Furthermore, Father’s activities took place in territory where rebels were active (see the Christianity-inspired Taiping Rebellion here). How could it not be that a Frenchman – whose Christian government had not shown itself overly friendly or necessarily an ally to China – was doing something other than preaching religion? In fact, the Chinese viceroy asserted that Father’s activities had nothing whatsoever to do with religion. He was an agitating agent working against the government.
This turn of affairs was not necessarily disadvantageous to the French. Many of their countrymen had suffered martyrdom for their missionary work, and their government had never once taken action or retaliated. Now the sense was, “Enough is enough.” As the aforementioned minister wrote his nation’s Foreign Office:
If, in a word, the Representative of His Imperial Majesty would not but fail in his duty if he did not take advantage of the opportunity offered him to fix with one blow the errors or mistakes of the past and to bring out of the martyrdom of a missionary the complete emancipation of Christianity [in China].
As a result of the Chinese government’s refusal to apologize in any way, France thus used the incident as a pretext to join the United Kingdom in the Second Opium War. Britain’s purpose for the war was to have China legalize the opium trade (heroin comes from opium), expand its access to near-slave-wages Chinese labor (abuses of Chinese workers had led their government to cut off English access to such labor), and get China to exempt foreign imports from internal transit duties.

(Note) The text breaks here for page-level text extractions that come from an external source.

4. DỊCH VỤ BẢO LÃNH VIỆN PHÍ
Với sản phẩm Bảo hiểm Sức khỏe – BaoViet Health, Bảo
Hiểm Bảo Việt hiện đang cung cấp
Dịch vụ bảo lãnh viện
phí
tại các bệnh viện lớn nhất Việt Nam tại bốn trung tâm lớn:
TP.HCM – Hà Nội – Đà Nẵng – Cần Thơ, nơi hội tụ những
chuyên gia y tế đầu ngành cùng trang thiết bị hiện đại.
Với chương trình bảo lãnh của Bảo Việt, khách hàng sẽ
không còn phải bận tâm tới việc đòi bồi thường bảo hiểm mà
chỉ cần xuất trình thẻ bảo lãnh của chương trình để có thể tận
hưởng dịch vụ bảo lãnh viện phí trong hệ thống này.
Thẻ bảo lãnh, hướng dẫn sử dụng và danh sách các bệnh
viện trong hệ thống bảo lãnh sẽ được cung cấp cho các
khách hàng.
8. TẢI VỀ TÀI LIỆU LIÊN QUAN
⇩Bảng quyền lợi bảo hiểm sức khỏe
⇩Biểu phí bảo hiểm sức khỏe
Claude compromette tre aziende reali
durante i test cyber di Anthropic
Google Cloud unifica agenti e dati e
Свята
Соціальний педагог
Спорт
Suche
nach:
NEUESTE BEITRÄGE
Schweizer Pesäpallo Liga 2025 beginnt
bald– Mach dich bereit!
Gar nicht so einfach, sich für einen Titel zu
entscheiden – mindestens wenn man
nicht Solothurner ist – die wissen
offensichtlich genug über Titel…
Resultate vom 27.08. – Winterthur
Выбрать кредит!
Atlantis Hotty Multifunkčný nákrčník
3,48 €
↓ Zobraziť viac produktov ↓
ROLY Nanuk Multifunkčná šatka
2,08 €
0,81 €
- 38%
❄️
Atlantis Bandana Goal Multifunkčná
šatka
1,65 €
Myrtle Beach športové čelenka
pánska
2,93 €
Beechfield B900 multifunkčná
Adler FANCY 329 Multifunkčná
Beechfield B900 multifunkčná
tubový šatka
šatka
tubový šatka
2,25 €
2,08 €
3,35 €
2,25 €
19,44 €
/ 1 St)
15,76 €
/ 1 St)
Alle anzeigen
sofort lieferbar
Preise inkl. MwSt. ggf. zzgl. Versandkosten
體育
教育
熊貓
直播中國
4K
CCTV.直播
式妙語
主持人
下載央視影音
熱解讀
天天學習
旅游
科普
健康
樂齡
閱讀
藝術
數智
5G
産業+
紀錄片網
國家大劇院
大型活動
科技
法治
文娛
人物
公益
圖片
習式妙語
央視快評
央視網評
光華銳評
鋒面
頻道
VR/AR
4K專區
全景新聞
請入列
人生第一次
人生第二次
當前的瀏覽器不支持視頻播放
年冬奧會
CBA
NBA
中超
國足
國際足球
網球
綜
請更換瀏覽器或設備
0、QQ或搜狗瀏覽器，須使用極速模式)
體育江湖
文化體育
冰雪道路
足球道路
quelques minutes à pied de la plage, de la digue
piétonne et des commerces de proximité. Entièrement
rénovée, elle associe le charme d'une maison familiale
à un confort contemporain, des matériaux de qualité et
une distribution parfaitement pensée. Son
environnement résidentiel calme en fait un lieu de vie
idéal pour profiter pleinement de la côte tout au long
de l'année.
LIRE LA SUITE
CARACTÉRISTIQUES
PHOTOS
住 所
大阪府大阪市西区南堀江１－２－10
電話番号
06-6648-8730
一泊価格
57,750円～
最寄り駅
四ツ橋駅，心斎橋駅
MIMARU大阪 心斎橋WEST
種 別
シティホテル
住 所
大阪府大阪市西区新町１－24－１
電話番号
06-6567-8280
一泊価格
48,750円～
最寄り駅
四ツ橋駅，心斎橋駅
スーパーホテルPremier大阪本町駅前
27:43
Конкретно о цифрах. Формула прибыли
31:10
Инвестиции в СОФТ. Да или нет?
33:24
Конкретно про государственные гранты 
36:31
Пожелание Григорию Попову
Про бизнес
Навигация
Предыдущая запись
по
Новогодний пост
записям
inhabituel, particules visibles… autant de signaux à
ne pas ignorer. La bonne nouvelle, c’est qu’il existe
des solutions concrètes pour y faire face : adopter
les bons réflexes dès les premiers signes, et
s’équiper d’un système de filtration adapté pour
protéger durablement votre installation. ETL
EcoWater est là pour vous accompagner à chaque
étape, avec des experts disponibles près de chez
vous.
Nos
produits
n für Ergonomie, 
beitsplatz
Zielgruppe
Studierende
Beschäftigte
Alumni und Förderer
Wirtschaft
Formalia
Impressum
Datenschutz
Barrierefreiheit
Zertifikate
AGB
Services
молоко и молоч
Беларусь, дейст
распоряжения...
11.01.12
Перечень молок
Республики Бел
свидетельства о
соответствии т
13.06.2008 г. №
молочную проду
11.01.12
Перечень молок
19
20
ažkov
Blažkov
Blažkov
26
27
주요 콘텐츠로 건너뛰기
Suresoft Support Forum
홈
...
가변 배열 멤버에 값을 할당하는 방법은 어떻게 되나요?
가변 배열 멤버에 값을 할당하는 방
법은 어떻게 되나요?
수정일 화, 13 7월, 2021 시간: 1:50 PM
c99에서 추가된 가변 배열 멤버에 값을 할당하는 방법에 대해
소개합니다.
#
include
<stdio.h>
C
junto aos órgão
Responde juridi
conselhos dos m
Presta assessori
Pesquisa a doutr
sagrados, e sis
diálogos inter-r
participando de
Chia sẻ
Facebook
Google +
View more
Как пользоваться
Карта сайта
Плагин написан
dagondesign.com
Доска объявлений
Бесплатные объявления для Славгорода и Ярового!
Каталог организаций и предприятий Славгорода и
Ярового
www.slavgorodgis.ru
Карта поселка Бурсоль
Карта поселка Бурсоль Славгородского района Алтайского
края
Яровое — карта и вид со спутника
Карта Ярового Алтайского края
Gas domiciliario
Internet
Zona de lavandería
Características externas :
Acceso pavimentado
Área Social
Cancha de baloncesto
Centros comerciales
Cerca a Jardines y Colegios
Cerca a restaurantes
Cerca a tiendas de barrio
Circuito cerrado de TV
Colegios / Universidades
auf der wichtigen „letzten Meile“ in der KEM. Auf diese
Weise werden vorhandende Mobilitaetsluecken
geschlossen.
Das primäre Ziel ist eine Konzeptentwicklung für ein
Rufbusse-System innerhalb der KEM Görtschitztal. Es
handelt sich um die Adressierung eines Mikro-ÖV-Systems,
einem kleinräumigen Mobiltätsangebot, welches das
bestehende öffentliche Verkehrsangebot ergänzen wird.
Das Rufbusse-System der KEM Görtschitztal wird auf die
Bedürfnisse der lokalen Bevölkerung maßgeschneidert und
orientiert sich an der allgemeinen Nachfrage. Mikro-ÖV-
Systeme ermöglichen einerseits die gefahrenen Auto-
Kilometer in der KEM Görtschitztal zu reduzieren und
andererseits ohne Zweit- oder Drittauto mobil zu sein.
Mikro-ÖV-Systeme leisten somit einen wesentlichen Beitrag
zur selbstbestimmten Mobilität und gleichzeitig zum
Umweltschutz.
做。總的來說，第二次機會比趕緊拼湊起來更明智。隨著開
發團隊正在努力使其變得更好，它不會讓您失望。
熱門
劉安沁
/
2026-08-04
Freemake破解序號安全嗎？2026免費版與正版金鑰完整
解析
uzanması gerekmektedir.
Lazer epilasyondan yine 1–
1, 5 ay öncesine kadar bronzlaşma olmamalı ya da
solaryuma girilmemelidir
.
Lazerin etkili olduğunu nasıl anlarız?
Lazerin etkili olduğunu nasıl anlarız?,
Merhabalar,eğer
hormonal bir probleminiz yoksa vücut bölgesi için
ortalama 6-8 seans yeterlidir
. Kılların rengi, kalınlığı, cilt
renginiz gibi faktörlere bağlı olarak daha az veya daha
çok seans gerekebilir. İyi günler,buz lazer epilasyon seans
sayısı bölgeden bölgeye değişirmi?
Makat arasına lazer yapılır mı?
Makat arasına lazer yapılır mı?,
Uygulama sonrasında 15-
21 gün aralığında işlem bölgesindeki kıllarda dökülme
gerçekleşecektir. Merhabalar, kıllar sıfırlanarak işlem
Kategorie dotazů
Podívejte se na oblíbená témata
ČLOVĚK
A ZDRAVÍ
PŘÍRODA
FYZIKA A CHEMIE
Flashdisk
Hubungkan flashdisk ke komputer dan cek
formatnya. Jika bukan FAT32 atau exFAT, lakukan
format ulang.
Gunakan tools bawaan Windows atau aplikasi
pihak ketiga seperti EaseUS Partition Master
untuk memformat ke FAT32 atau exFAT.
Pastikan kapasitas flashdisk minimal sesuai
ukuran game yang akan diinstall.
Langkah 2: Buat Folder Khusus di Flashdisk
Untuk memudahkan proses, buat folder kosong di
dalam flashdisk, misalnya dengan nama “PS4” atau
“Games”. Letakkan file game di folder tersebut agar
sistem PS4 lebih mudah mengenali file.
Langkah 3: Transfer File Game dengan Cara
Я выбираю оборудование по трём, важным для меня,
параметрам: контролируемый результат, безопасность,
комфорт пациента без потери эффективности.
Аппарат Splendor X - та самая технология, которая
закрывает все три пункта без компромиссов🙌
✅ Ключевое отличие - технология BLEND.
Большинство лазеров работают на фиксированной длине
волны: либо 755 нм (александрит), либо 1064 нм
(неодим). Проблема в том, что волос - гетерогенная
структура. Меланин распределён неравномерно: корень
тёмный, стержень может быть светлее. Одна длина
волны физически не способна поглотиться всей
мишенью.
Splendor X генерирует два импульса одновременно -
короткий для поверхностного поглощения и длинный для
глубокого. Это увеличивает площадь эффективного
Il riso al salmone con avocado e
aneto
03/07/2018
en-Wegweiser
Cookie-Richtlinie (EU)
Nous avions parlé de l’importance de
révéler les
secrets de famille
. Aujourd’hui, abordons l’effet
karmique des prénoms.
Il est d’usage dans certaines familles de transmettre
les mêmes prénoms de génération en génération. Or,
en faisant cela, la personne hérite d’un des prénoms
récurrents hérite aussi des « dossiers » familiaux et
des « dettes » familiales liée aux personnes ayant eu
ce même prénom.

The war lasted until 1860. While it obtained for foreign missionaries access to China’s interior, all in all it was a shameful mess. One could say about it what the English politician Gladstone said about the First Opium War: “I feel in dread of the judgments of God upon England for our national iniquity towards China…. [This is] a war more unjust in its origin, a war more calculated in its progress to cover this country with permanent disgrace.”
Pope St. John Paul II canonized St. Auguste and other Chinese martyrs on October 1, 2000, the same day (perhaps not coincidentally) as the anniversary of the People’s Republic of China. The next day the Chinese Communist Party’s People’s Daily released an article showing all the ways those canonized were actually bandits and other types of miscreants. It accused St. Auguste of raping women, of living with a woman named Cao, and of bribing officials on behalf of “bandits.”
Needless to say, the charges were the sorts of lies and politically motivated propaganda at which all communists excel.
God have mercy on their piddling souls.